Structured page parsing data
★ ★ ★
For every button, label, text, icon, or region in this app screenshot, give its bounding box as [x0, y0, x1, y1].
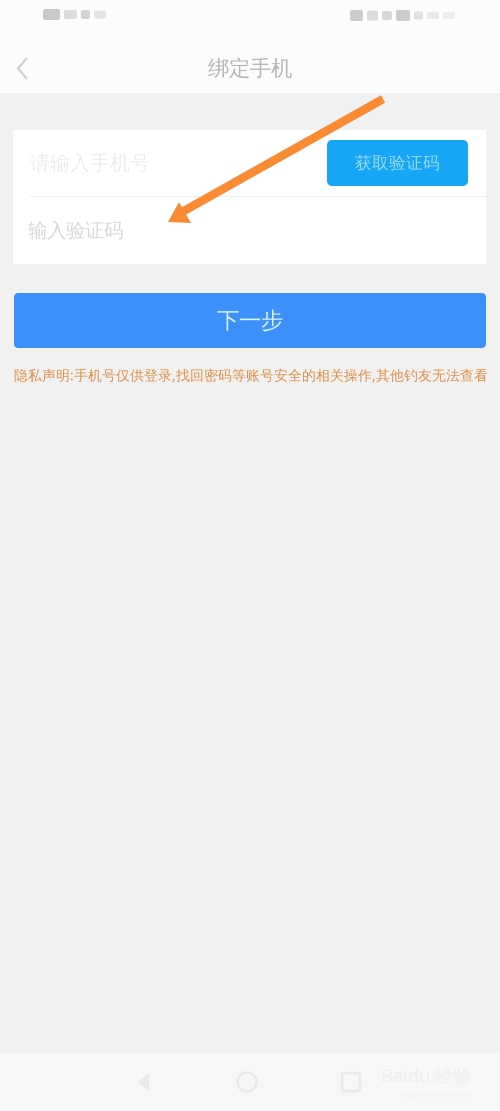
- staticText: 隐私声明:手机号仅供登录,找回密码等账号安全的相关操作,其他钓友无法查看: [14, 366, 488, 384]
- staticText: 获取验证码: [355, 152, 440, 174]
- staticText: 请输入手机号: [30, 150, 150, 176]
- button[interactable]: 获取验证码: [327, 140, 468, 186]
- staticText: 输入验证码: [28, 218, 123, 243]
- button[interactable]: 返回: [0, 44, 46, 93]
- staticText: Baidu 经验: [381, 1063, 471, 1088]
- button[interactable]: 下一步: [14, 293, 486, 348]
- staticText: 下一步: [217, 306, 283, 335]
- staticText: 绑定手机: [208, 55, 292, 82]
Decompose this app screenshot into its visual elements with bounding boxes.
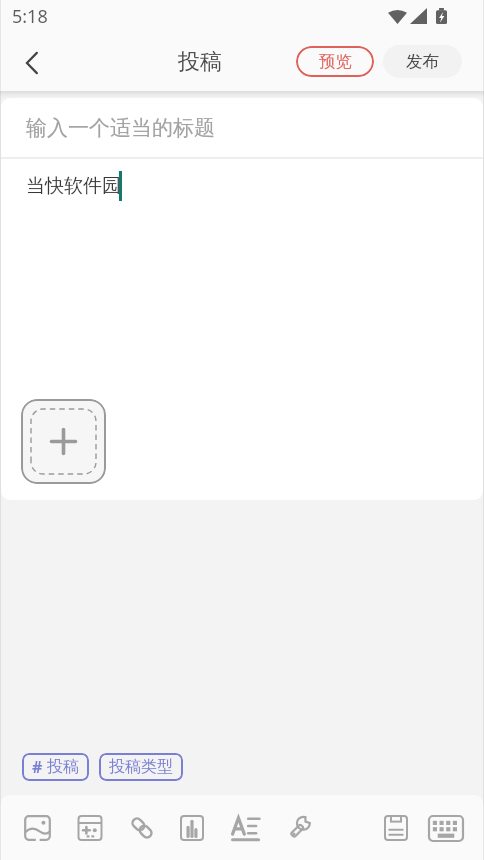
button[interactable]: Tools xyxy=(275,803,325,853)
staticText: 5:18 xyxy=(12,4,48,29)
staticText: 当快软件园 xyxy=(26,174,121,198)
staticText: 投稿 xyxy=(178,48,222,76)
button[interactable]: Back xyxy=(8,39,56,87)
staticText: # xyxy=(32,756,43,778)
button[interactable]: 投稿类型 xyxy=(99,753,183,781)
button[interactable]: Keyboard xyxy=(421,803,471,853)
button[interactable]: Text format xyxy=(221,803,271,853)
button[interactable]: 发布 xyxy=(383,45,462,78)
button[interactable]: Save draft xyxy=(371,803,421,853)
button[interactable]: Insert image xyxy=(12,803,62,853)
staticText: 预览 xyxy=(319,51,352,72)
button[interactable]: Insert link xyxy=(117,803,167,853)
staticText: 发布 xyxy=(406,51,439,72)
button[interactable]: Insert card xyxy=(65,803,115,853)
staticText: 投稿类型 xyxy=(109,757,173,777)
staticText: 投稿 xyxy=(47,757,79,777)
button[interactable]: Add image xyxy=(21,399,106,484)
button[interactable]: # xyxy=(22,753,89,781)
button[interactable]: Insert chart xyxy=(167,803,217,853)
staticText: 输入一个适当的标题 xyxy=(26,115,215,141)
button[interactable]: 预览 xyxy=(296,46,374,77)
★ ★ ★
» Instructions for the task:
The lines that mention the word "获取验证码" should be pulled from the records above.

» Your solution:
- staticText: 获取验证码: [355, 152, 440, 174]
- button[interactable]: 获取验证码: [327, 140, 468, 186]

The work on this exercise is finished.